La muerte de un ser querido en medio de la cuarentena y la imposibilidad de despedirse

Esta es la primera columna de María Iribarne en Diners, una crónica de cómo es decirle adiós a un ser querido sin poderlo ver y lo frío que resultan el proceso por la virtualidad.
 
La muerte de un ser querido en medio de la cuarentena y la imposibilidad de despedirse
Foto: @jorgetukan
POR: 
María Iribarne

Hace un tiempo, la revista Diners me propuso escribir una columna. Estaba fascinada con la idea. Ya tenía todo organizado: el nombre, las fotos y el tema. Escribiría sobre los planes para hacer en Bogotá y sus alrededores, pues me impresionaba los proyectos e ideas frescas que habían aparecido en la ciudad y que pocos conocían.

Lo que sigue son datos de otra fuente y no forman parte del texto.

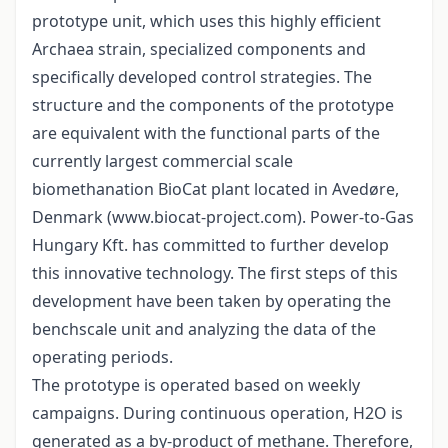
prototype unit, which uses this highly efficient
Archaea strain, specialized components and
specifically developed control strategies. The
structure and the components of the prototype
are equivalent with the functional parts of the
currently largest commercial scale
biomethanation BioCat plant located in Avedøre,
Denmark (www.biocat-project.com). Power-to-Gas
Hungary Kft. has committed to further develop
this innovative technology. The first steps of this
development have been taken by operating the
benchscale unit and analyzing the data of the
operating periods.
The prototype is operated based on weekly
campaigns. During continuous operation, H2O is
generated as a by-product of methane. Therefore,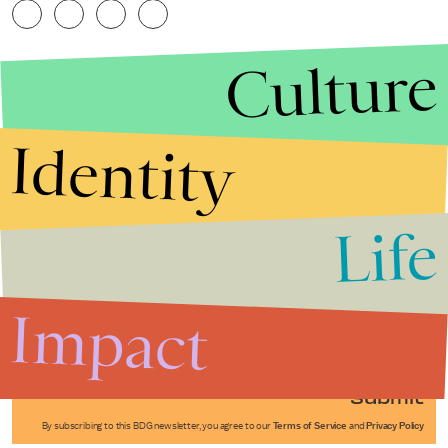
Culture
Identity
Life
Stories that Fuel
Conversations
Impact
Submit
By subscribing to this BDG newsletter, you agree to our
Terms of Service
and
Privacy Policy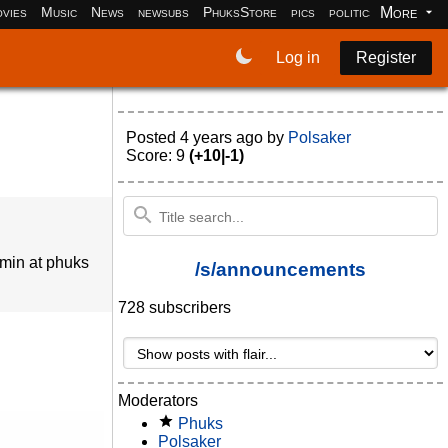
More
vies
Music
News
newsubs
PhuksStore
pics
politics
programm
Log in
Register
Posted
4 years ago
by
Polsaker
Score: 9
(+10|-1)
dmin at phuks
/s/announcements
728 subscribers
Moderators
Phuks
Polsaker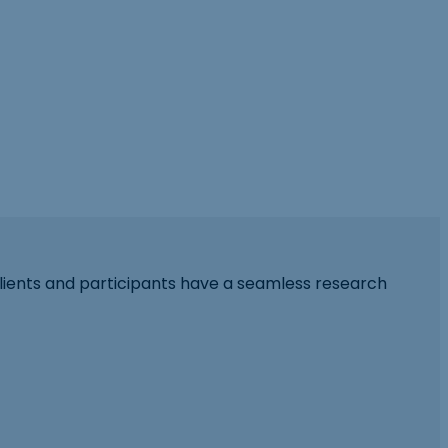
lients and participants have a seamless research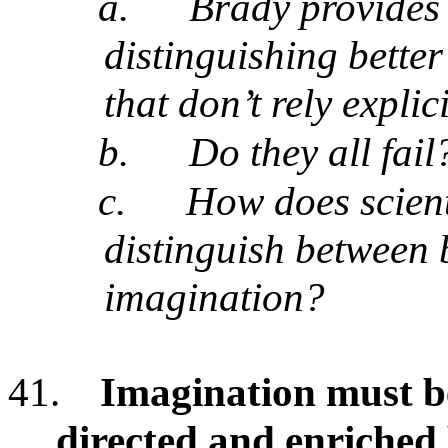
a.
Brady provides 
distinguishing bette
that don’t rely expli
b.
Do they all fail
c.
How does scient
distinguish between 
imagination?
41.
Imagination must b
directed and enriched 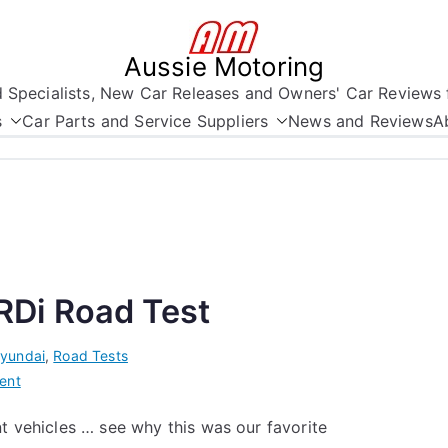
Aussie Motoring
nd Specialists, New Car Releases and Owners' Car Reviews 
s
Car Parts and Service Suppliers
News and Reviews
A
Di Road Test
yundai
,
Road Tests
on
ent
The
nt vehicles … see why this was our favorite
Hyundai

Pero llegó la pandemia. Y como el resto del mundo, hice una pausa y esperé; pensé que iba a durar poco. Pero ya han pasado cinco meses y todavía no sabemos con exactitud qué va a suceder.

Así que tomé una decisión. Escribir la columna sobre las situaciones que estamos viviendo en esta cuarentena. A todos nos ha puesto a prueba, de una u otra manera, esta compleja situación. Y yo ya no podía guardar más silencio.

Comienzo contando una experiencia personal. Quizás la más dolorosa y difícil que me ha pasado en estos meses: la muerte de mi tío más cercano en medio de este aislamiento.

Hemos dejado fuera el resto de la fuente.